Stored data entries
------------------------------------------------------------

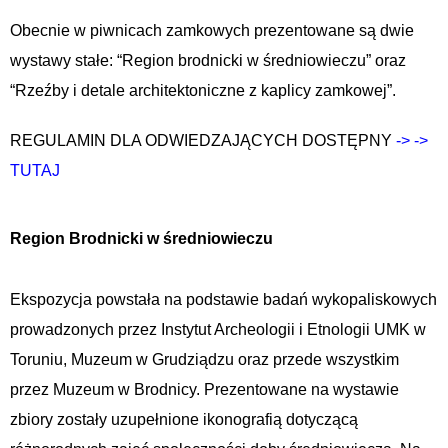
Obecnie w piwnicach zamkowych prezentowane są dwie
wystawy stałe: “Region brodnicki w średniowieczu” oraz
“Rzeźby i detale architektoniczne z kaplicy zamkowej”.
REGULAMIN DLA ODWIEDZAJĄCYCH DOSTĘPNY
-> ->
TUTAJ
Region Brodnicki w średniowieczu
Ekspozycja powstała na podstawie badań wykopaliskowych
prowadzonych przez Instytut Archeologii i Etnologii UMK w
Toruniu, Muzeum w Grudziądzu oraz przede wszystkim
przez Muzeum w Brodnicy. Prezentowane na wystawie
zbiory zostały uzupełnione ikonografią dotyczącą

------------------------------------------------------------

→ EXERCISE INSTRUCTIONS: Could you find every line in the records above that contains the word "średniowieczu" and copy it?

→ WRITTEN RESPONSE:
wystawy stałe: “Region brodnicki w średniowieczu” oraz
Region Brodnicki w średniowieczu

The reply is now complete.